Start of Block

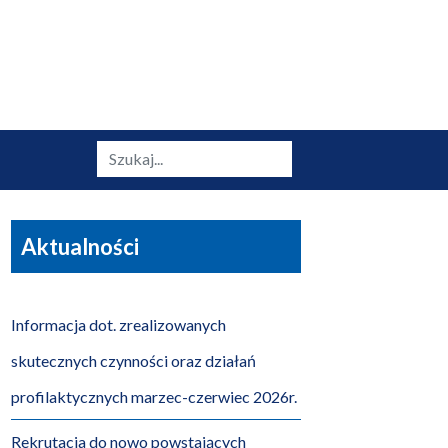
Szukaj
Aktualności
Informacja dot. zrealizowanych
skutecznych czynności oraz działań
profilaktycznych marzec-czerwiec 2026r.
Rekrutacja do nowo powstających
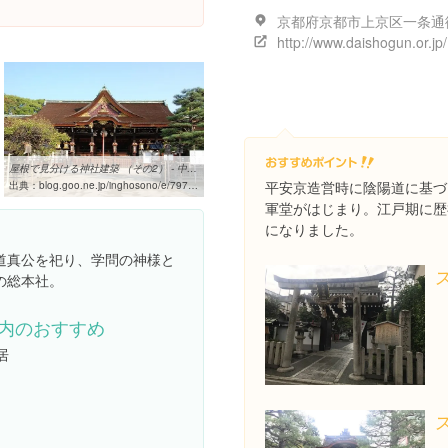
http://www.daishogun.or.jp/
屋根で見分ける神社建築 （その2） - 中国語気になる表現
平安京造営時に陰陽道に基づ
出典：
blog.goo.ne.jp/inghosono/e/7974da5597612b231954e8f6615a97dc
軍堂がはじまり。江戸期に歴
になりました。
道真公を祀り、学問の神様と
の総本社。
内のおすすめ
居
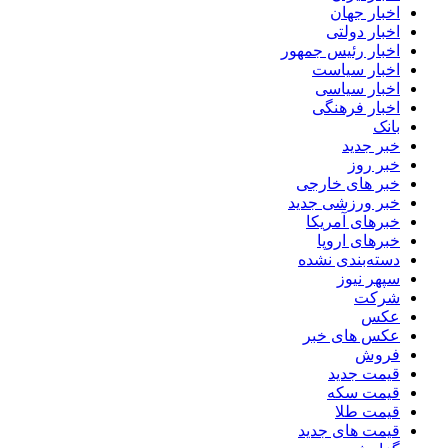
اخبار جهان
اخبار دولتی
اخبار رئیس جمهور
اخبار سیاست
اخبار سیاسی
اخبار فرهنگی
بانک
خبر جدید
خبر روز
خبر های خارجی
خبر ورزشی جدید
خبرهای آمریکا
خبرهای اروپا
دسته‌بندی نشده
سپهر نیوز
شرکت
عکس
عکس های خبر
فروش
قیمت جدید
قیمت سکه
قیمت طلا
قیمت های جدید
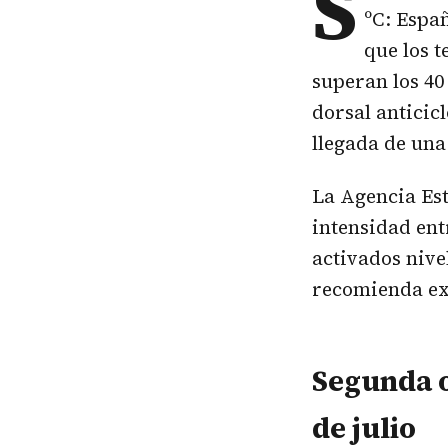
S
ºC: Espa
que los 
superan los 40
dorsal anticic
llegada de una
La Agencia Est
intensidad ent
activados nive
recomienda ex
Segunda o
de julio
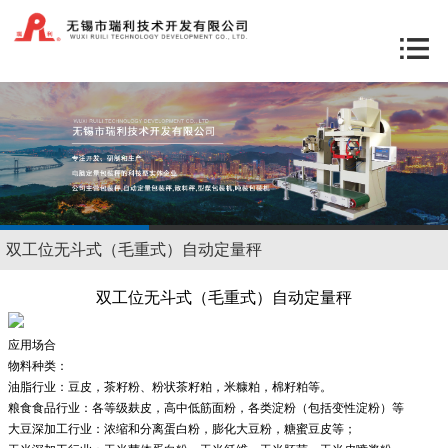
双工位无斗式（毛重式）自动定量秤
双工位无斗式（毛重式）自动定量秤
应用场合
物料种类：
油脂行业：豆皮，茶籽粉、粉状茶籽粕，米糠粕，棉籽粕等。
粮食食品行业：各等级麸皮，高中低筋面粉，各类淀粉（包括变性淀粉）等
大豆深加工行业：浓缩和分离蛋白粉，膨化大豆粉，糖蜜豆皮等；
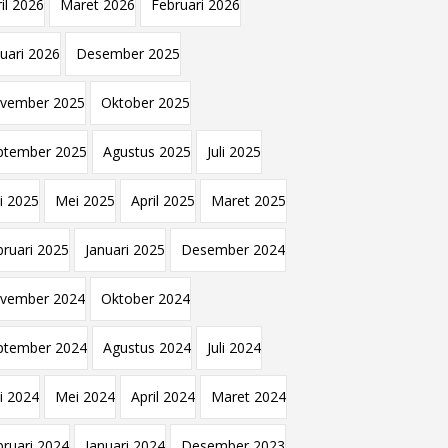
il 2026
Maret 2026
Februari 2026
nuari 2026
Desember 2025
vember 2025
Oktober 2025
ptember 2025
Agustus 2025
Juli 2025
i 2025
Mei 2025
April 2025
Maret 2025
bruari 2025
Januari 2025
Desember 2024
vember 2024
Oktober 2024
ptember 2024
Agustus 2024
Juli 2024
i 2024
Mei 2024
April 2024
Maret 2024
bruari 2024
Januari 2024
Desember 2023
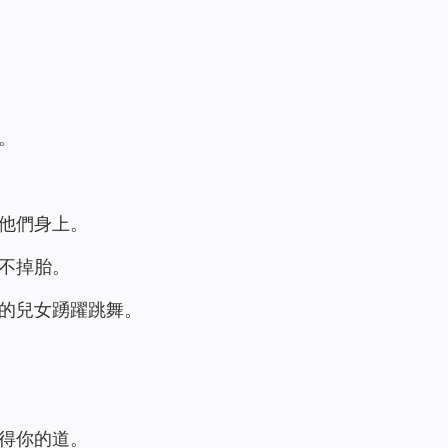
。
他們身上。
不掉胎。
的兒女踴躍跳舞。
得你的道。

End of Block

TASK GOAL :: In the listing above, find the line containing "recomienda ex". Output it and every line after it up to and including the line containing "bruari 2024", exactly, but skip the pictures.

OUTPUT BELOW ::
recomienda ex
Segunda o
de julio
双工位无斗式（毛重式）自动定量秤
双工位无斗式（毛重式）自动定量秤
应用场合
物料种类：
油脂行业：豆皮，茶籽粉、粉状茶籽粕，米糠粕，棉籽粕等。
粮食食品行业：各等级麸皮，高中低筋面粉，各类淀粉（包括变性淀粉）等
大豆深加工行业：浓缩和分离蛋白粉，膨化大豆粉，糖蜜豆皮等；
il 2026
Maret 2026
Februari 2026
nuari 2026
Desember 2025
vember 2025
Oktober 2025
ptember 2025
Agustus 2025
Juli 2025
i 2025
Mei 2025
April 2025
Maret 2025
bruari 2025
Januari 2025
Desember 2024
vember 2024
Oktober 2024
ptember 2024
Agustus 2024
Juli 2024
i 2024
Mei 2024
April 2024
Maret 2024
bruari 2024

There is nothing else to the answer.